With the Starboard Value Fund onside shortly before the meeting, the deal was approved by shareholders on 24 September. There was, however, one last scare after a super typhoon hit Hong Kong, causing the city – where all of the funding banks were located – to shut down for a day.
"There was a risk that pre-funding was going to get delayed," explains Spatt. "I started getting emails from the Paul Hastings side saying it's going to close down for days and we were going to miss our window. I started calling people in the middle of the night at our offices in Hong Kong to see what they were hearing."
Had the city closed for longer than a day, Paul Hastings had contingency measures in place to deal with the consequences. In the end, the one-day shut-down did not delay pre-funding, and the deal was duly completed on 27 September.
In hindsight, Spatt says these kinds of problems only make the work more interesting. Furthermore, a track record of advising on the specific challenges associated with outbound Chinese investment will no doubt earn the firms involved a stronger reputation when it comes to advising on future transactions.
"This deal has significance for Chinese companies generally," concludes Lam. "In the Chinese papers it was said to have opened the door for Chinese companies to invest in America. So we absolutely anticipate getting more deals of this kind."
Deal timeline
March 2013
- Smithfield Foods' largest shareholder, Continental Grain, recommends splitting the company into three. Simpson Thacher & Bartlett appointed to advise Smithfield.

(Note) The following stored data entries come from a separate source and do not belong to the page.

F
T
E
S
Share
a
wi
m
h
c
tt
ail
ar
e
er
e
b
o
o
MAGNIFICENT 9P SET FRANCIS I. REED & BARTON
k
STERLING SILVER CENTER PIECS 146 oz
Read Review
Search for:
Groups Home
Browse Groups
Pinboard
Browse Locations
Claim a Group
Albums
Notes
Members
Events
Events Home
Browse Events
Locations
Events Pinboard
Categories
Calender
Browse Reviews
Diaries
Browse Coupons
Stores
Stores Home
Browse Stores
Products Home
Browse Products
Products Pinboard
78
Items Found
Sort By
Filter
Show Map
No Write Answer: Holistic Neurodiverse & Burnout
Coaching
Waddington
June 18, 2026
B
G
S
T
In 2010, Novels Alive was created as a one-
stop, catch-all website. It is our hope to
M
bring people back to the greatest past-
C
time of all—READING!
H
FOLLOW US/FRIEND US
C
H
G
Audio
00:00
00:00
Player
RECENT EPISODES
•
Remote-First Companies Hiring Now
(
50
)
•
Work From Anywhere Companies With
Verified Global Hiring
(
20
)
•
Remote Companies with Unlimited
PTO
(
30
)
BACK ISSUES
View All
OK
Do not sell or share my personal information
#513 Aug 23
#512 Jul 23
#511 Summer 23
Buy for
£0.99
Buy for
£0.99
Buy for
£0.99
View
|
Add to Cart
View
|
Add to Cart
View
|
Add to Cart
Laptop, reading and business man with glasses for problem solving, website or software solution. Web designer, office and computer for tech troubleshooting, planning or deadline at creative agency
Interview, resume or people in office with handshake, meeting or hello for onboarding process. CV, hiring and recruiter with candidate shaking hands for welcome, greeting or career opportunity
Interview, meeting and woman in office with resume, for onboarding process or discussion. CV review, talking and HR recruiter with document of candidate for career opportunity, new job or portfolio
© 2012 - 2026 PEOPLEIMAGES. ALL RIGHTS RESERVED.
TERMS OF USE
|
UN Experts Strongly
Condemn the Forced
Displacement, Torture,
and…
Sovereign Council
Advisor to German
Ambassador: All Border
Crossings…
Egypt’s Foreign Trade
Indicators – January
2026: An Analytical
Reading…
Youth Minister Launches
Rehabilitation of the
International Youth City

- Shuanghui's financial adviser, Morgan Stanley, presents offer to Smithfield. Paul Hastings and Simpson Thacher appointed as lead counsel, advising Shuanghui and Smithfield respectively. Troutman Sanders appointed to act for Shuanghui on Virginia aspects of the deal (where Smithfield is headquartered), with McGuireWoods advising Smithfield on the same.
May 2013
- Shuanghui agrees to buy Smithfield for $4.7bn (£2.8bn), subject to regulatory and shareholder approval.
June 2013
- Hedge fund Starboard Value Fund opposes deal in letter to shareholders.
September 2013
- Allen & Overy (advising banks including Bank of China, Rabobank, Credit Agricole and Royal Bank of Scotland) and Paul Hastings close Shuanghui financing deal, which sees company secure $4bn (£2.6bn) in debt.
- Shuanghui hires Simpson Thacher senior associate Sandra Kister as its new general counsel to oversee the deal.
- Shareholders approve takeover. Deal valued at $7.1bn (£4.2bn), including debt.
November 2013
- Shuanghui appoints Paul Hastings to advise on Hong Kong IPO. Cleary Gottlieb Steen & Hamilton appointed for the banks.
January 2014
- Paul Hastings advises Shuanghui on tie-up with Mexican food company Sigma Alimentos, advised by Linklaters. The deal is a joint bid for share control of Spanish processed-meat business Campofrio Food Group, which Shuanghui inherited from Smithfield.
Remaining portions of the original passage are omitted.